MULHERES COM MANDATO
A baixa participação das mulheres na vida pública, a despeito de serem maioria da população e até mesmo dos colégios eleitorais, paradoxo que já venceu diversos pleitos, tornou-se tema de discussão após proposta de se ampliar a cota do sexo feminino na elaboração das chapas partidárias, hoje em 30%. Uma pesquisa feita pelo Ibope e pelo Instituto Patrícia Galvão indicou que quase oito em cada dez brasileiros ouvidos defenderam a obrigatoriedade de uma divisão com o mesmo número de candidatos e candidatas nas listas partidárias para as eleições. Essa lista meio a meio deveria ser obrigatória para o Poder Legislativo. A dúvida é saber se essa é a saída mais adequada, pois uma das dificuldades encontradas pelos diretórios é fechar suas listas com os atuais 30%. Para o cientista político Paulo Roberto Figueira, o baixo percentual de representantes femininas nas casas legislativas deve-se a um somatório de fatores. Há um fator cultural (uma cultura política fortemente enraizada no país que associa a política ao universo masculino – visão acolhida inclusive por muitas eleitoras, que não votam em mulheres), um fator organizacional (as instituições políticas, como partidos, não têm suas estruturas em funcionamento cotidiano desenhado para acolher mulheres) e um fator relacionado às regras eleitorais.
Sem estrutura
Sobre a estrutura dos partidos, o professor da Faculdade de Comunicação da UFJF aponta inclusive a dinâmica das convenções, quando são definidos os nomes dos candidatos que vão disputar os postos eletivos: quantas convenções partidárias garantem creches para os filhos das convencionais?. Na sua avaliação, muitas chapas são montadas com mulheres cuja função é apenas preencher a cota, mas não disputar as vagas para valer. Por conta disso, ele entende que, em situações complexas, é necessário travar a luta em várias frentes.
Topo da lista
De acordo com Paulo Roberto, em vários lugares do mundo adotam-se regras que induzem a uma mudança de cenário. Citou o exemplo da Argentina, onde a lei eleitoral determinou em 1993 que as mulheres deveriam estar na lista em posições elegíveis.

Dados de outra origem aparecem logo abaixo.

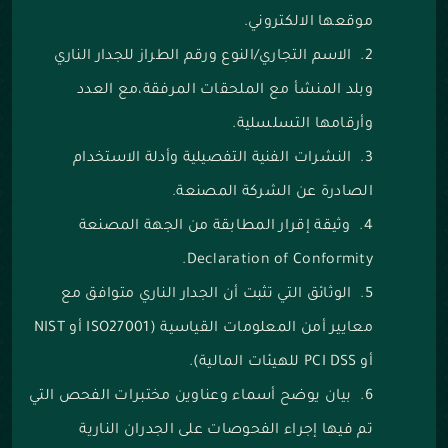
موقعها الالكتروني.
‌الاسم التجاري/النوع ورقم الطراز للجدار الناري
وبلد المنشأ مع الملحقات المرفقة،مع العدد
وأرقامها التسلسلية.
‌النشرات الفنية التفصيلية وأدلة الاستخدام
الصادرة عن الشركة المصنعة.
‌وثيقة إقرار المطابقة من الجهة المصنعة
Declaration of Conformity.
‌الوثائق التي تثبت أن الجدار الناري متوافق مع
معايير أمن المعلومات القياسية (ISO27001 أو NIST
أو PCI DSS للهيئات المالية).
‌بيان يوضح أسماء وعناوين مختبرات الفحص التي
تم فيها إجراء الفحوصات على الجدران النارية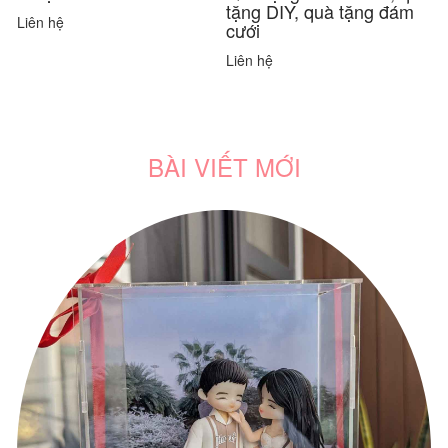
tặng DIY, quà tặng đám
t
Liên hệ
cưới
c
Liên hệ
L
BÀI VIẾT MỚI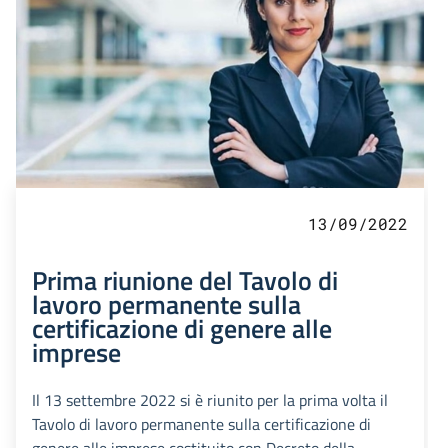
13/09/2022
Prima riunione del Tavolo di
lavoro permanente sulla
certificazione di genere alle
imprese
Il 13 settembre 2022 si è riunito per la prima volta il
Tavolo di lavoro permanente sulla certificazione di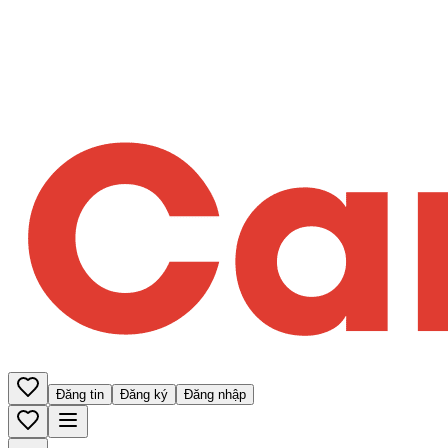
Đăng tin
Đăng ký
Đăng nhập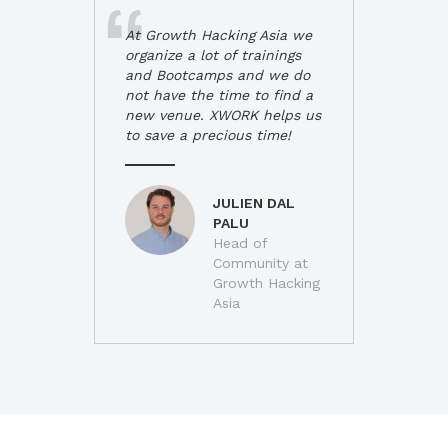
At Growth Hacking Asia we
organize a lot of trainings
and Bootcamps and we do
not have the time to find a
new venue. XWORK helps us
to save a precious time!
JULIEN DAL
PALU
Head of
Community at
Growth Hacking
Asia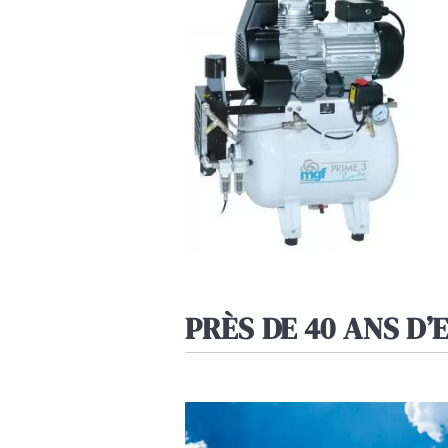
PRÈS DE 40 ANS D’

Naquele ano, na primeira eleição depois da adoção das novas regras, o número de mulheres no Parlamento saltou de 4% para quase 22%. Nas eleições de 2001, já eram quase 31%. Num cenário de extrema desigualdade, é preciso instituir regras proativas que estimulem o sistema a corrigir essas distorções.
Homenagens
Em eventos distintos – um em Belo Horizonte e outro em Juiz de Fora -, policiais civis e militares foram homenageados na última terça-feira. Na Assembleia Legislativa, por iniciativa do deputado Sargento Rodrigues (PDT), policiais civis da 6ª Delegacia receberam congratulações durante reunião extraordinária da Comissão de Segurança Pública do Legislativo Estadual. A razão foi a prisão de três homens e uma mulher envolvidos com o tráfico de drogas na região.
Homenagens II
Em Juiz de Fora, o comandante da 4ª Região de Polícia Militar, coronel Ronaldo Nazareth, e a tropa de Juiz de Fora receberam moções de aplauso, por iniciativa do vereador João do Joaninho (DEM), que ressaltou a importância da PM para o município. A homenagem é justa e demonstra que a PM exerce um trabalho de qualidade em Juiz de Fora. Os índices de violência estão caindo, o que comprova a eficiência da corporação, ressaltou. O comandante também receberá, no dia 26, a comenda João Gomes, da Prefeitura de Santos Dumont.